13.0 Mrs Janet Trott wishes to propose a second climbing frame be built in the playground to accommodate the large number of children who enjoy the present climbing frame but unfortunately have made it a safety risk through dangerous overcrowding. Mrs Trott’s husband, the architect Hanover Trott, is willing to design and oversee the building of such a frame at no cost to the school.

13.1 Chairwoman can see no objection. Moves to put the proposition to a vote.

13.2 Mr Iqbal wishes to know why the Western education system privileges activity of the body over activity of the mind and soul.

13.3 The Chairwoman wonders if this is quite relevant.

13.4 Mr Iqbal demands the vote be delayed until he can present a paper detailing the main arguments and emphasizes that his sons, Magid and Millat, get all the exercise they need via headstands that strengthen the muscles and send blood to stimulate the somatosensory cortex in the brain.

13.5 Mrs Wolfe asks whether Mr Iqbal expects her Susan to undertake compulsory headstands.

13.6 Mr Iqbal infers that, considering Susan’s academic performance and weight problems, a headstand regime might be desirable.

Yes, Mr Iqbal?’

Samad forcefully removed Alsana’s fingers from the clamp grip they had assumed on his lapel, stood up quite unnecessarily and sorted through a number of papers he had on a clipboard, removing the one he wanted and holding it out before him.
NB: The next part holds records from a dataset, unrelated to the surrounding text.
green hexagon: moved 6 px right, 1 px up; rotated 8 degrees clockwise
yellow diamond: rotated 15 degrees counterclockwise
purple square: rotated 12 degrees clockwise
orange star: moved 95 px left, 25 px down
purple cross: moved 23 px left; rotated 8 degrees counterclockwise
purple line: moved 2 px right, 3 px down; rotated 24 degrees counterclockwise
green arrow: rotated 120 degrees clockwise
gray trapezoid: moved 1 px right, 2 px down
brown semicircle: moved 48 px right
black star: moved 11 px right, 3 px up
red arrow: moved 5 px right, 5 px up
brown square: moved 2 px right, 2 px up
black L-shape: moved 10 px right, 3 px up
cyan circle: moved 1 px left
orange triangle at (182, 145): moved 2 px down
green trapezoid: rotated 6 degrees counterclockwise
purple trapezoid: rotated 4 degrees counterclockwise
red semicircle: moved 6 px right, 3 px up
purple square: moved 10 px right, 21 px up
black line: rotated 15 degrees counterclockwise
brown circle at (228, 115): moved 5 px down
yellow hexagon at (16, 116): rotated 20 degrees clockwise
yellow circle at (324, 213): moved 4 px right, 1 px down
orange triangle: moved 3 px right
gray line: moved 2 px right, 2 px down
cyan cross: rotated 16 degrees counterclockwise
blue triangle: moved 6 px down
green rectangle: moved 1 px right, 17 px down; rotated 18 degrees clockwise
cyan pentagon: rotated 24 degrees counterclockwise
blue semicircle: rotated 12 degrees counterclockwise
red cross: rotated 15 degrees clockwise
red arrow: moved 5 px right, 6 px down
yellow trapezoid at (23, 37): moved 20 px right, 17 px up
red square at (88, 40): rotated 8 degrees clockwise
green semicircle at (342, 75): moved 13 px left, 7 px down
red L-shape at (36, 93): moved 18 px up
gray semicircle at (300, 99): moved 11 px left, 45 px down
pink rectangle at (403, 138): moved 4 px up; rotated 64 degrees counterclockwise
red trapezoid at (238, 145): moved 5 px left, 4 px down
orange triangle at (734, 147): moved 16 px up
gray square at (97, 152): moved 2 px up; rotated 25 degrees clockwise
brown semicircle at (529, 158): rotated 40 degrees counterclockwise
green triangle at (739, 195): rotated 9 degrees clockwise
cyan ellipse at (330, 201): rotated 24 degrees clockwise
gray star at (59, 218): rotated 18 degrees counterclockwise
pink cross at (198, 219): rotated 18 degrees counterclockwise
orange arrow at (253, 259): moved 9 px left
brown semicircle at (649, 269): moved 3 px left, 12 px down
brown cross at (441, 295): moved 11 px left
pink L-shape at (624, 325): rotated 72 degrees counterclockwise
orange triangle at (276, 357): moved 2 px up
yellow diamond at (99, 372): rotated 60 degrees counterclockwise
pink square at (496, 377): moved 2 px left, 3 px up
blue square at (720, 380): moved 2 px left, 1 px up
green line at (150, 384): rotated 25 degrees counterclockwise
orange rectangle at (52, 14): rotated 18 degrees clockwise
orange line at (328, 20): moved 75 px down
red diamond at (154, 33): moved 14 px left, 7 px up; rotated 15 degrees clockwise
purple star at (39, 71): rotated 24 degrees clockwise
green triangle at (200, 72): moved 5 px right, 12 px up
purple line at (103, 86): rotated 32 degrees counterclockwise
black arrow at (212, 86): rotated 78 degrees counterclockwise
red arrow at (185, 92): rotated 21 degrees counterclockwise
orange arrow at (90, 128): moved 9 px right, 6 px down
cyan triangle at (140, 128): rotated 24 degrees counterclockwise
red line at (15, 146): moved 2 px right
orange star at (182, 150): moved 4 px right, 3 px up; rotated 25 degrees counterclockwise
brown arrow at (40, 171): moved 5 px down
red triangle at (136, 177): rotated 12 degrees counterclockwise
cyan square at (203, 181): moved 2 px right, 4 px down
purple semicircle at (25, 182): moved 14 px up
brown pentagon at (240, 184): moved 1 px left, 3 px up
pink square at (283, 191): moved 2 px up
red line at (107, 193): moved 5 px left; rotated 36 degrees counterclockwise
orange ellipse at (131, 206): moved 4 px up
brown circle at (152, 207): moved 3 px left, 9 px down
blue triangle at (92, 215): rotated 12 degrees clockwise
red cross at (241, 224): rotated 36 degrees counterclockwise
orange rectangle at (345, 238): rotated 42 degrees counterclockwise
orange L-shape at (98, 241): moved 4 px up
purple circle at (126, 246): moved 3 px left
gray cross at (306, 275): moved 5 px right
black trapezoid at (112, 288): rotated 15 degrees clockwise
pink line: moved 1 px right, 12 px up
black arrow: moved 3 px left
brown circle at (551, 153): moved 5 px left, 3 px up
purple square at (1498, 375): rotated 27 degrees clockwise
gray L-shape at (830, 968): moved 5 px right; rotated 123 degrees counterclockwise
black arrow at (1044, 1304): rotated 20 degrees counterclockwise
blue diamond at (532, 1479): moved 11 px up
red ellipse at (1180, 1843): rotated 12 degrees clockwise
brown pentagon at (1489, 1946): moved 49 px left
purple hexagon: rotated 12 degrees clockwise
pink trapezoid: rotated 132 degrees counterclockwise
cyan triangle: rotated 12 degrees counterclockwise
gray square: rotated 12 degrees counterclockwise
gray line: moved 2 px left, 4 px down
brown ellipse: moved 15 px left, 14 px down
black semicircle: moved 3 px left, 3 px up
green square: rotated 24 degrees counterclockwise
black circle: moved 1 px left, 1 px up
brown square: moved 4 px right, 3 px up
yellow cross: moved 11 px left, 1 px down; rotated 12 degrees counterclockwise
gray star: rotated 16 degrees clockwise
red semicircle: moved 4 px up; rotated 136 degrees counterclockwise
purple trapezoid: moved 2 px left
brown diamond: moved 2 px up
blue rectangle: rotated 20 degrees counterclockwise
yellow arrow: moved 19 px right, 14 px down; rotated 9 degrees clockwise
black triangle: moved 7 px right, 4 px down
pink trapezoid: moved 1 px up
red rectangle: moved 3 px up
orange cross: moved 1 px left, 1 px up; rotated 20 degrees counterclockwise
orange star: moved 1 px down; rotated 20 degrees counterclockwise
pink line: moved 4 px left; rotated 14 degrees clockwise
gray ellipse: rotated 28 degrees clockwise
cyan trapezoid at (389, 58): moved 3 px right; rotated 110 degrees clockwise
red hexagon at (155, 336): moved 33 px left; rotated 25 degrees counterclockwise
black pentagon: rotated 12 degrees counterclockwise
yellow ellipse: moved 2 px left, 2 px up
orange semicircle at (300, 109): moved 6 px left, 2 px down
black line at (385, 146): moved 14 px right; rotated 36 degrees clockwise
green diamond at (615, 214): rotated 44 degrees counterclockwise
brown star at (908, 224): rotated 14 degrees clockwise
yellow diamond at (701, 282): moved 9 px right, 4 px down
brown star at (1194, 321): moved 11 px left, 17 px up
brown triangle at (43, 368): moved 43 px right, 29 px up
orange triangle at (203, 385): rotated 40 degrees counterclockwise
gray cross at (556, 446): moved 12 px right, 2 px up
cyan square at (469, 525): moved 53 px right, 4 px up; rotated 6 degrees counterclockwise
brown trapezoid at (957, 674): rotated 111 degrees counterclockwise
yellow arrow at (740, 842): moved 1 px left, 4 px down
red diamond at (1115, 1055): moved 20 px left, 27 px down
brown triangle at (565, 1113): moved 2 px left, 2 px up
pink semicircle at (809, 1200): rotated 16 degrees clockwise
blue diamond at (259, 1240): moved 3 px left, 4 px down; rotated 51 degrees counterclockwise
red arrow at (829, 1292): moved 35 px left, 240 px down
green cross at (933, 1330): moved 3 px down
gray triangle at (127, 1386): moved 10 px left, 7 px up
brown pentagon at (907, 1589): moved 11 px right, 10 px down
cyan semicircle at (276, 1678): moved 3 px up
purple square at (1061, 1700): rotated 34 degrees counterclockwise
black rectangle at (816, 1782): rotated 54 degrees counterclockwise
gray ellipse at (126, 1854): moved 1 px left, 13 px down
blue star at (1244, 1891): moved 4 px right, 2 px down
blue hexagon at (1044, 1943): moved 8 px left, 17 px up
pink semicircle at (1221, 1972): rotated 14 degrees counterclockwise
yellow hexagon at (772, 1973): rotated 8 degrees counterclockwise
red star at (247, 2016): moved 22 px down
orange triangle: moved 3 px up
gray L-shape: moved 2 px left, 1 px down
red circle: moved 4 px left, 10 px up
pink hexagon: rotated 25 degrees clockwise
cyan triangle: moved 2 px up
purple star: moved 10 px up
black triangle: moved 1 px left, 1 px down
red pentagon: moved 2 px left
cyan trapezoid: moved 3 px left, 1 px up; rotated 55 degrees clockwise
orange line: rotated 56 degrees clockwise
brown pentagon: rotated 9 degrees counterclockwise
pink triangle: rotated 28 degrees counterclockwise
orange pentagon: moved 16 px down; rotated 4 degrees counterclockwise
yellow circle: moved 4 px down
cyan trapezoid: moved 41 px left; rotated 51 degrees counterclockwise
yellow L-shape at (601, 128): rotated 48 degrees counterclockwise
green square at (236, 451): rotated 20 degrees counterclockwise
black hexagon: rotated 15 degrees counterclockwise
‘Yes, yes. I have a motion. I have a motion.’

The subtlest manifestation of a groan went round the group of governors, followed by a short period of shifting, scratching, leg-crossing, bag-rifling and the repositioning of coats-on-chairs.

Another one, Mr Iqbal?’

‘Oh yes, Mrs Miniver.’

‘Only you’ve tabled twelve motions already this evening; I think possibly somebody else-’

‘Oh, it is much too important to be delayed, Mrs Miniver. Now, if I can just-’

Ms Miniver.’

‘Pardon me?’

‘It’s just… it’s Ms Miniver. All evening you’ve been… and it’s, umm… actually not Mrs. It’s Ms. Ms.’

Samad looked quizzically at Katie Miniver, then at his papers as if to find the answer there, then at the beleaguered chairwoman again.

‘I’m sorry? You are not married?’

‘Divorced, actually, yes, divorced. I’m keeping the name.’

‘I see. You have my condolences, Miss Miniver. Now, the matter I-’

‘I’m sorry,’ said Katie, pulling her fingers through her intractable hair. ‘Umm, it’s not Miss, either. I’m sorry. I have been married you see, so-’

Ellen Corcoran and Janine Lanzerano, two friends from the Women’s Action Group, gave Katie a supportive smile. Ellen shook her head to indicate that Katie mustn’t cry (because you’re doing well, really well); Janine mouthed Go On and gave her a furtive thumbs-up.

‘I really wouldn’t feel comforta – I just feel marital status shouldn’t be an issue – it’s not that I want to embarrass you, Mr Iqbal. I just would feel more – if you – it’s Ms.’

‘Mzzz?’

‘Ms.’

‘And this is some kind of linguistic conflation between the words Mrs and Miss?’ asked Samad, genuinely curious and oblivious to the nether wobblings of Katie Miniver’s bottom lip. ‘Something to describe the woman who has either lost her husband or has no prospect of finding another?’